The multiples methods. This approach compares the key statistics of a practice with those of similar businesses recently sold. This is not a bad place to start when doing preliminary analysis or negotiations. The two most common variations look at multiples of revenue and multiples of cash flow.

  • Multiples of revenue: This method applies a multiple to the selling advisor’s past production data (typically, from the past 12 consecutive months). These multiples are presented as averages, and advisors adjust them based on the quality of the book. Multiples of revenue is an easy way to determine a starting point for negotiations and the most commonly used method. But it doesn’t account for expenses.

  • Multiples of cash flow: This method allows buyers and sellers to account for expenses by applying a multiple to net operating income (NOI), earnings before income taxes (EBIT), or earnings before income taxes, depreciation, and amortization (EBITDA). These metrics are of particular importance if the acquisition target is a complete business, not just a book of clients.

These two methods are relatively easy to calculate and commonly understood by market participants. But they have significant weaknesses. They don’t forecast the future cash flow to the buyer, which is essentially what is for sale. Would that same multiple generate an adequate return if you knew a recession was imminent? Plus, since most sales occur privately, there’s a lack of accurate information available for comparison purposes. As a result, if a deal progresses to the next stage, it is important to perform a more detailed financial analysis.

The income methods. Two common methods used to estimate the income a practice will produce are discounted cash flow and single period capitalization.

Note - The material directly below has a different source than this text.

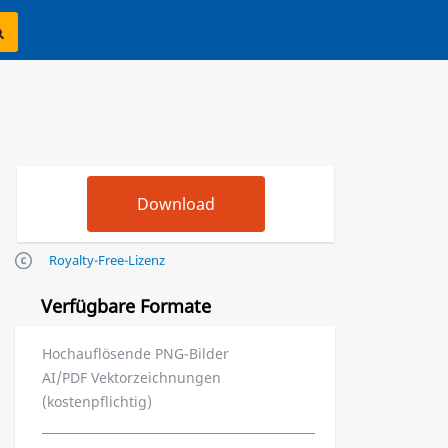
Royalty-Free-Lizenz
Verfügbare Formate
Hochauflösende PNG-Bilder
AI/PDF Vektorzeichnungen
(kostenpflichtig)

  • Discounted cash flow (DCF): This method forecasts cash flows for a specified period and then applies a discount factor. In addition, a terminal value is calculated using an assumed long-term growth rate. This method allows buyers and sellers to account for future internal and external risk, but making predictions can be challenging in unpredictable market cycles.

  • Single period capitalization: This method is a shortcut of the DCF approach that assumes a normalized growth rate. It calculates value by dividing next year’s adjusted cash flow by the capitalization rate (discount rate minus growth). As with DCF, the challenge is to fairly project each input.

In both cases, one of the strengths of these methods is the ability to run several models under a range of market and acquisition retention assumptions, to help protect against outsized risk from downside scenarios.

Alignment in Care for Clients

By taking an analytical approach to valuing an advisory practice, buyers and sellers alike reduce the risks inherent in these transactions. An acquisition is a great way to jump-start growth in your business, but if challenges arise, you want to see that they do not create excess risk to your ability to serve your existing business, jeopardizing your foundation.

It’s important to keep in mind that sellers and buyers are uniquely aligned in their care for the clients. All thoughtful sellers want to put their clients in good hands, and identifying a strong buyer and negotiating a fair transaction are part of succeeding at that goal. For buyers, not only is the right deal structure critical for generating strong financial returns, but it also enables them to focus on what matters most: helping clients meet their needs and fulfill their dreams.

In today’s market, both parties have many options for realizing value, even while considering and accounting for the impact of a possible recession. By being clear about your goals and focusing on the fundamentals, you put yourself on the best path to strategic success.

This material is for educational purposes only and is not intended to provide specific advice.